**DATA SHOWN**
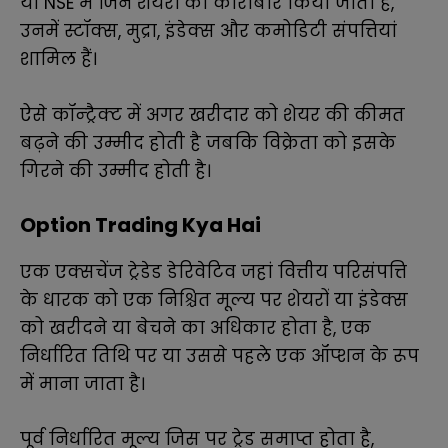
या NSE में जिन शेयरों का कारोबार किया जाता है,
उनमें स्टॉक्स, मुद्रा, इंडेक्स और कमोडिटी संपत्तियां
शामिल हैं।
ऐसे कॉन्ट्रैक्ट में अगर खरीदार को शेयर की कीमत
बढ़ने की उम्मीद होती है जबकि विक्रेता को इसके
गिरने की उम्मीद होती है।
Option Trading Kya Hai
एक एक्सचेंज ट्रेडेड डेरिवेटिव जहां वित्तीय परिसंपत्ति
के धारक को एक निश्चित मूल्य पर शेयरों या इंडेक्स
को खरीदने या बेचने का अधिकार होता है, एक
निर्धारित तिथि पर या उससे पहले एक
ऑप्शन
के रूप
में माना जाता है।
पूर्व निर्धारित मूल्य जिस पर ट्रेड समाप्त होता है,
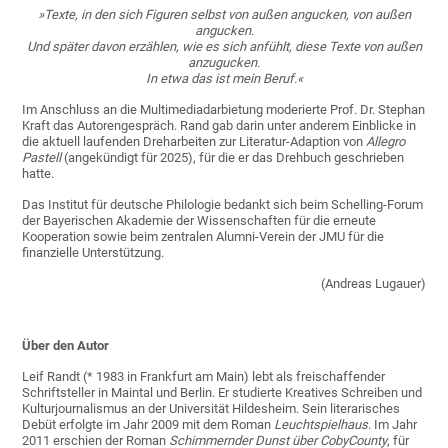
»Texte, in den sich Figuren selbst von außen angucken, von außen
angucken.
Und später davon erzählen, wie es sich anfühlt, diese Texte von außen
anzugucken.
In etwa das ist mein Beruf.«
Im Anschluss an die Multimediadarbietung moderierte Prof. Dr. Stephan
Kraft das Autorengespräch. Rand gab darin unter anderem Einblicke in
die aktuell laufenden Dreharbeiten zur Literatur-Adaption von
Allegro
Pastell
(angekündigt für 2025), für die er das Drehbuch geschrieben
hatte.
Das Institut für deutsche Philologie bedankt sich beim Schelling-Forum
der Bayerischen Akademie der Wissenschaften für die erneute
Kooperation sowie beim zentralen Alumni-Verein der JMU für die
finanzielle Unterstützung.
(Andreas Lugauer)
Über den Autor
Leif Randt (* 1983 in Frankfurt am Main) lebt als freischaffender
Schriftsteller in Maintal und Berlin. Er studierte Kreatives Schreiben und
Kulturjournalismus an der Universität Hildesheim. Sein literarisches
Debüt erfolgte im Jahr 2009 mit dem Roman
Leuchtspielhaus
. Im Jahr
2011 erschien der Roman
Schimmernder Dunst über CobyCounty
, für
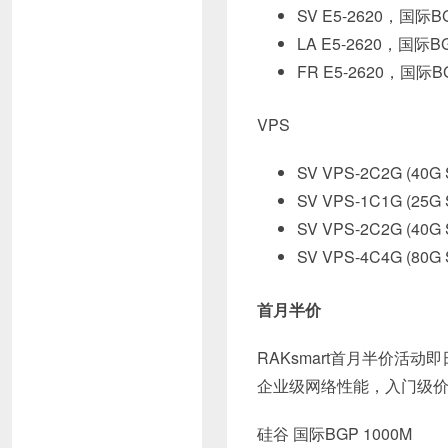
SV E5-2620，国际
LA E5-2620，国际
FR E5-2620，国际
VPS
SV VPS-2C2G (40G
SV VPS-1C1G (25G
SV VPS-2C2G (40G
SV VPS-4C4G (80G
首月半价
RAKsmart首月半价活
企业级网络性能，入门级
硅谷 国际BGP 1000M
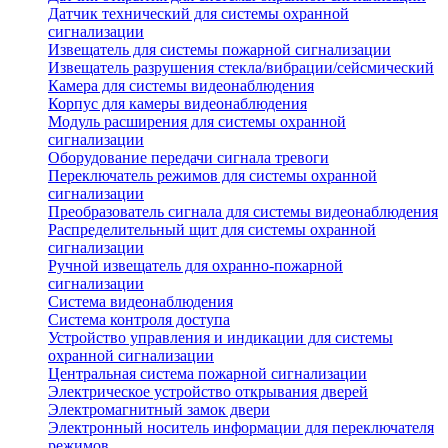
Датчик технический для системы охранной
сигнализации
Извещатель для системы пожарной сигнализации
Извещатель разрушения стекла/вибрации/сейсмический
Камера для системы видеонаблюдения
Корпус для камеры видеонаблюдения
Модуль расширения для системы охранной
сигнализации
Оборудование передачи сигнала тревоги
Переключатель режимов для системы охранной
сигнализации
Преобразователь сигнала для системы видеонаблюдения
Распределительный щит для системы охранной
сигнализации
Ручной извещатель для охранно-пожарной
сигнализации
Система видеонаблюдения
Система контроля доступа
Устройство управления и индикации для системы
охранной сигнализации
Центральная система пожарной сигнализации
Электрическое устройство открывания дверей
Электромагнитный замок двери
Электронный носитель информации для переключателя
режимов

**TASK DESCRIPTION**
Reply with the number of lines in the entries that hold the word "пожарной", and add no other words.

**FINISHED EXERCISE**
3